While ED the staff at Hennepin County Medical Center in Minneapolis responded quickly and efficiently following the collapse of an interstate bridge, John L. Hick, MD, medical director for emergency preparedness, already has set in motion actions to remedy the few shortcomings that were noted.

"The single biggest challenge was on the communications end," he says, echoing a common theme in disaster response evaluations. "The switchboard was jammed, and as a consequence, our internal phone system prioritized internal calls over external calls."

That's normally a good thing, he concedes, but all the lines in the ED are "ring-down" lines, so when someone picked up a phone, there would be another caller that had been rolled over from a busy phone line.

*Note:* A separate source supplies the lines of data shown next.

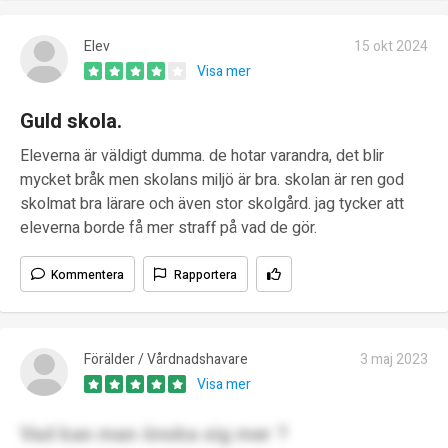
Elev
15 okt 2024
Visa mer
Guld skola.
Eleverna är väldigt dumma. de hotar varandra, det blir
mycket bråk men skolans miljö är bra. skolan är ren god
skolmat bra lärare och även stor skolgård. jag tycker att
eleverna borde få mer straff på vad de gör.
Kommentera
Rapportera
Förälder / Vårdnadshavare
3 maj 2023
Visa mer
Vad kan man önska sig mer ?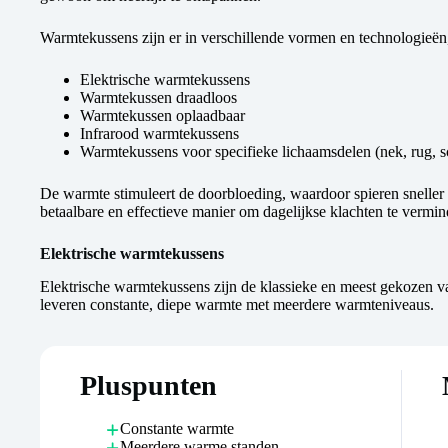
Warmtekussens zijn er in verschillende vormen en technologieën,
Elektrische warmtekussens
Warmtekussen draadloos
Warmtekussen oplaadbaar
Infrarood warmtekussens
Warmtekussens voor specifieke lichaamsdelen (nek, rug, 
De warmte stimuleert de doorbloeding, waardoor spieren sneller he
betaalbare en effectieve manier om dagelijkse klachten te vermi
Elektrische warmtekussens
Elektrische warmtekussens zijn de klassieke en meest gekozen v
leveren constante, diepe warmte met meerdere warmteniveaus.
Pluspunten
Constante warmte
Meerdere warme standen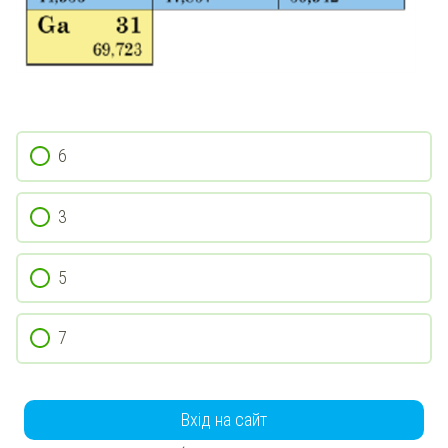
6
3
5
7
Вхід на сайт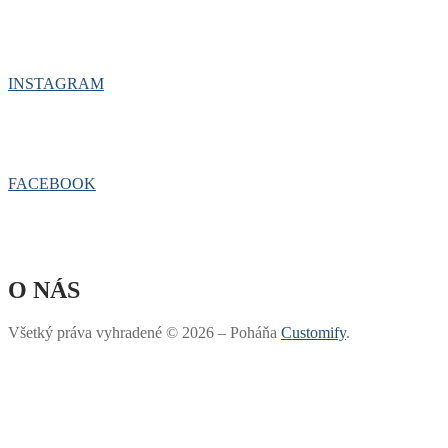
INSTAGRAM
FACEBOOK
O NÁS
Všetký práva vyhradené © 2026 – Poháňa
Customify
.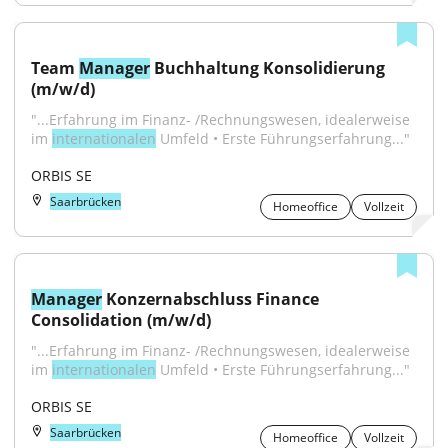
Team 
Manager
 Buchhaltung Konsolidierung 
(m/w/d)
"...Erfahrung im Finanz- /Rechnungswesen, idealerweise 
im 
internationalen
 Umfeld • Erste Führungserfahrung..."
ORBIS SE
Saarbrücken
Homeoffice
Vollzeit
Manager
 Konzernabschluss Finance 
Consolidation (m/w/d)
"...Erfahrung im Finanz- /Rechnungswesen, idealerweise 
im 
internationalen
 Umfeld • Erste Führungserfahrung..."
ORBIS SE
Saarbrücken
Homeoffice
Vollzeit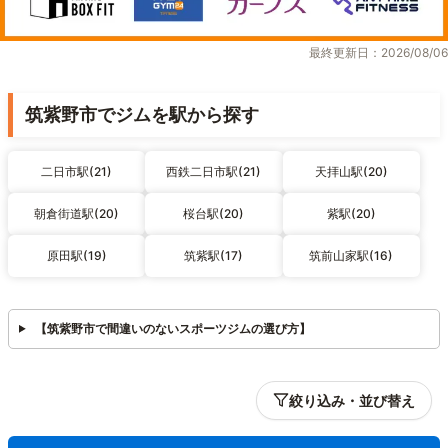
最終更新日：2026/08/06
筑紫野市でジムを駅から探す
二日市駅(21)
西鉄二日市駅(21)
天拝山駅(20)
朝倉街道駅(20)
桜台駅(20)
紫駅(20)
原田駅(19)
筑紫駅(17)
筑前山家駅(16)
【筑紫野市で間違いのないスポーツジムの選び方】
絞り込み・並び替え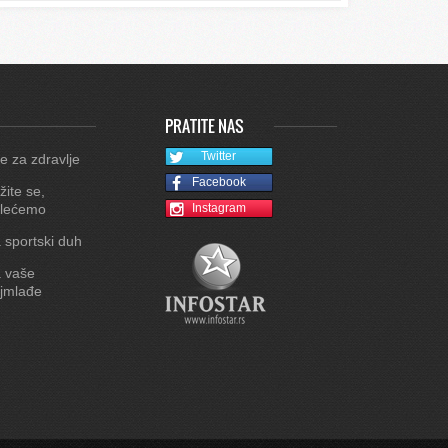
PRATITE NAS
Twitter
e za zdravlje
Facebook
žite se,
lećemo
Instagram
 sportski duh
 vaše
jmlađe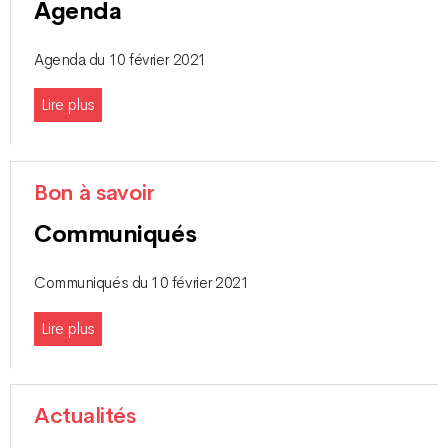
Agenda
Agenda du 10 février 2021
Lire plus
Bon à savoir
Communiqués
Communiqués du 10 février 2021
Lire plus
Actualités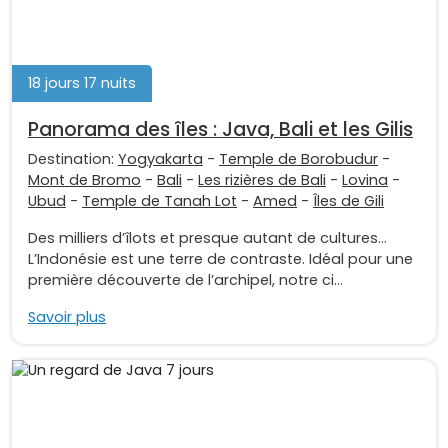
18 jours 17 nuits
Panorama des îles : Java, Bali et les Gilis
Destination:
Yogyakarta
-
Temple de Borobudur
-
Mont de Bromo
-
Bali
-
Les rizières de Bali
-
Lovina
-
Ubud
-
Temple de Tanah Lot
-
Amed
-
Îles de Gili
Des milliers d’îlots et presque autant de cultures…
L’Indonésie est une terre de contraste. Idéal pour une
première découverte de l’archipel, notre ci...
Savoir plus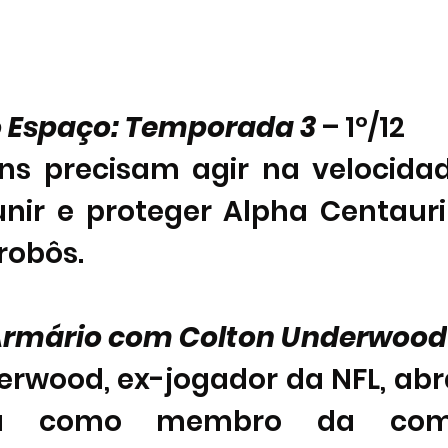
o Espaço: Temporada 3 
– 1º/12       
ns precisam agir na velocidad
unir e proteger Alpha Centaur
robôs.
Armário com Colton Underwood
erwood, ex-jogador da NFL, ab
a como membro da comu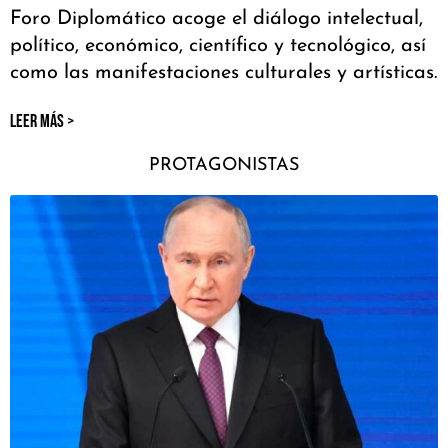
Foro Diplomático acoge el diálogo intelectual,
político, económico, científico y tecnológico, así
como las manifestaciones culturales y artísticas.
LEER MÁS >
PROTAGONISTAS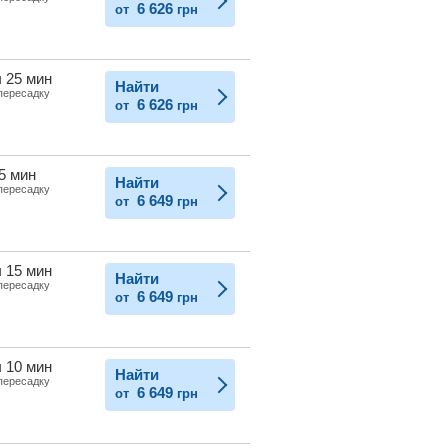
6 626
от
грн
ч 25 мин
Найти
 пересадку
6 626
от
грн
 5 мин
Найти
 пересадку
6 649
от
грн
ч 15 мин
Найти
 пересадку
6 649
от
грн
ч 10 мин
Найти
 пересадку
6 649
от
грн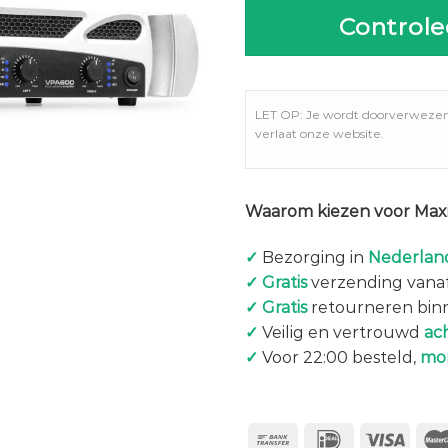
Controle
LET OP: Je wordt doorverweze
verlaat onze website.
Waarom kiezen voor Maxi
✓
Bezorging in
Nederland
✓
Gratis
verzending vanaf
✓
Gratis
retourneren bin
✓
Veilig en vertrouwd
ac
✓
Voor 22:00 besteld,
mo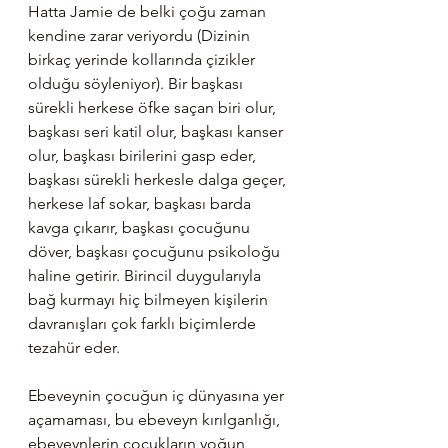
Hatta Jamie de belki çoğu zaman 
kendine zarar veriyordu (Dizinin 
birkaç yerinde kollarında çizikler 
olduğu söyleniyor). Bir başkası 
sürekli herkese öfke saçan biri olur, 
başkası seri katil olur, başkası kanser 
olur, başkası birilerini gasp eder, 
başkası sürekli herkesle dalga geçer, 
herkese laf sokar, başkası barda 
kavga çıkarır, başkası çocuğunu 
döver, başkası çocuğunu psikoloğu 
haline getirir. Birincil duygularıyla 
bağ kurmayı hiç bilmeyen kişilerin 
davranışları çok farklı biçimlerde 
tezahür eder.
Ebeveynin çocuğun iç dünyasına yer 
açamaması, bu ebeveyn kırılganlığı, 
ebeveynlerin çocukların yoğun 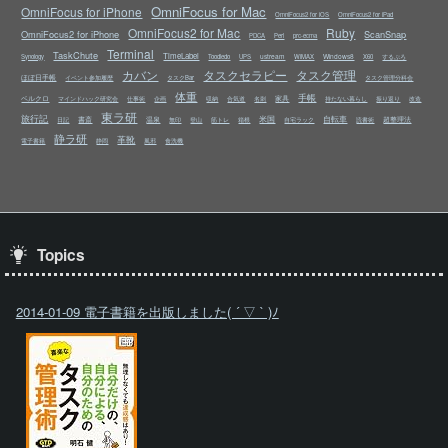
OmniFocus for Mac
OmniFocus for iPhone
OmniFocus2 for iOS
OmniFocus2 for iPad
OmniFocus2 for Mac
Ruby
OmniFocus2 for iPhone
ScanSnap
PDCA
Perl
prc-ecma
Terminal
TaskChute
TimeLabel
ustream
Windows8
Synology
Toodledo
UPS
WiMAX
X60
するぷろ
カバン
タスクセラピー
タスク管理
ほぼ日手帳
イベント参加履歴
タスクBar
タスク管理分科会
体重
手帳
ベルクロ
家具
マインドハック研究会
仕事術
企画
収納
合気道
名刺
持たない暮らし
振り返り
改造
東ラ研
旅行記
米国
自転車
書斎
温泉
超整理法
日記
無印
登山
筋トレ
箱根
自宅ラック
読書術
静ラ研
革靴
電子書籍
静岡
風邪
食洗機
Topics
2014-01-09 電子書籍を出版しました( ´ ▽ ` )ﾉ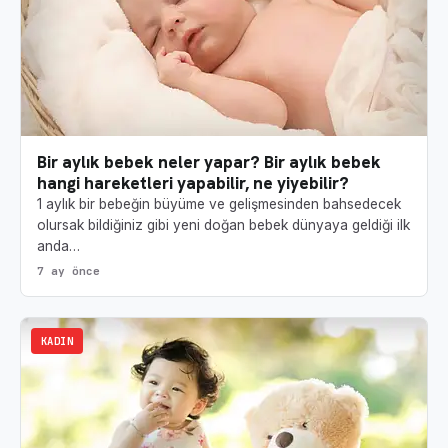
Bir aylık bebek neler yapar? Bir aylık bebek
hangi hareketleri yapabilir, ne yiyebilir?
1 aylık bir bebeğin büyüme ve gelişmesinden bahsedecek
olursak bildiğiniz gibi yeni doğan bebek dünyaya geldiği ilk
anda…
7 ay önce
KADIN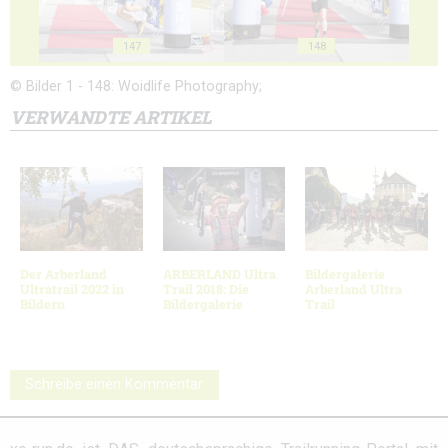
147
148
© Bilder 1 - 148: Woidlife Photography;
VERWANDTE ARTIKEL
Der Arberland
ARBERLAND Ultra
Bildergalerie
Ultratrail 2022 in
Trail 2018: Die
Arberland Ultra
Bildern
Bildergalerie
Trail
Schreibe einen Kommentar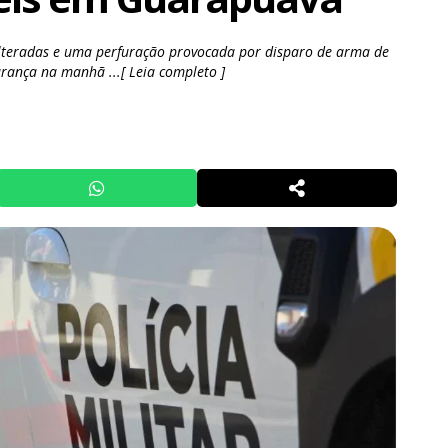
eradas e uma perfuração provocada por disparo de arma de
urança na manhã ...[ Leia completo ]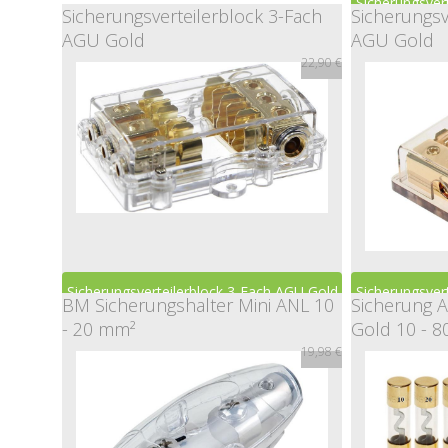
Sicherungsver
Sicherungsverteilerblock 3-Fach
Sicherungsv
14,99 €
AGU Gold
AGU Gold
22,90 €
Sicherungsverteilerblock 3-Fach AGU Gold
Sicherungsver
BM Sicherungshalter Mini ANL 10
Sicherung A
- 20 mm²
Gold 10 - 
19,98 €
22,90 €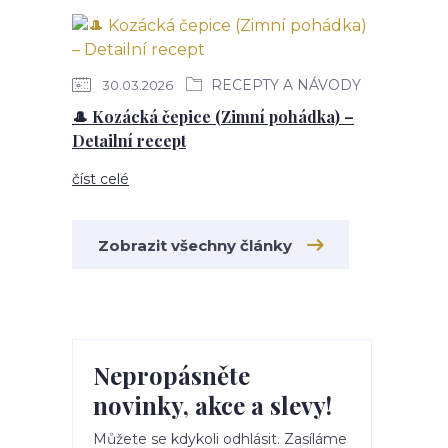
RECEPTY A NÁVODY
30.03.2026
🎩 Kozácká čepice (Zimní pohádka) –
Detailní recept
číst celé
Zobrazit všechny články
Nepropásněte
novinky, akce a slevy!
Můžete se kdykoli odhlásit. Zasíláme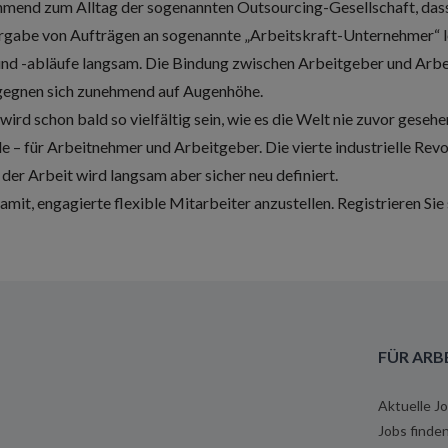
ehmend zum Alltag der sogenannten Outsourcing-Gesellschaft, d
rgabe von Aufträgen an sogenannte „Arbeitskraft-Unternehmer“ lö
d -abläufe langsam. Die Bindung zwischen Arbeitgeber und Arb
egegnen sich zunehmend auf Augenhöhe.
rd schon bald so vielfältig sein, wie es die Welt nie zuvor gesehen
e – für Arbeitnehmer und Arbeitgeber. Die vierte industrielle Revo
der Arbeit wird langsam aber sicher neu definiert.
amit, engagierte flexible Mitarbeiter anzustellen.
Registrieren Sie 
FÜR ARB
Aktuelle J
Jobs finde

Hick says he is looking into adding some lines in the ED that are not "ring-down" lines. How was this problem overcome during the response to the bridge collapse? "We used runners to pass messages back and forth between the ED and the hospital command post," says Hick. The runners, appointed by the command post, included radiology technicians. "Also, when they saw that CT scanners would soon be ready for the next person, they passed on that information as well," he says.

Hick also is about to purchase a two-way, "push-to-talk" 900 MHz radio system for the hospital, something that was planned before the disaster. "We had radios for the ED, but we did not have a system that works for most of the hospital," he explains. "Now we will have a radio near each CT scanner and in each OR."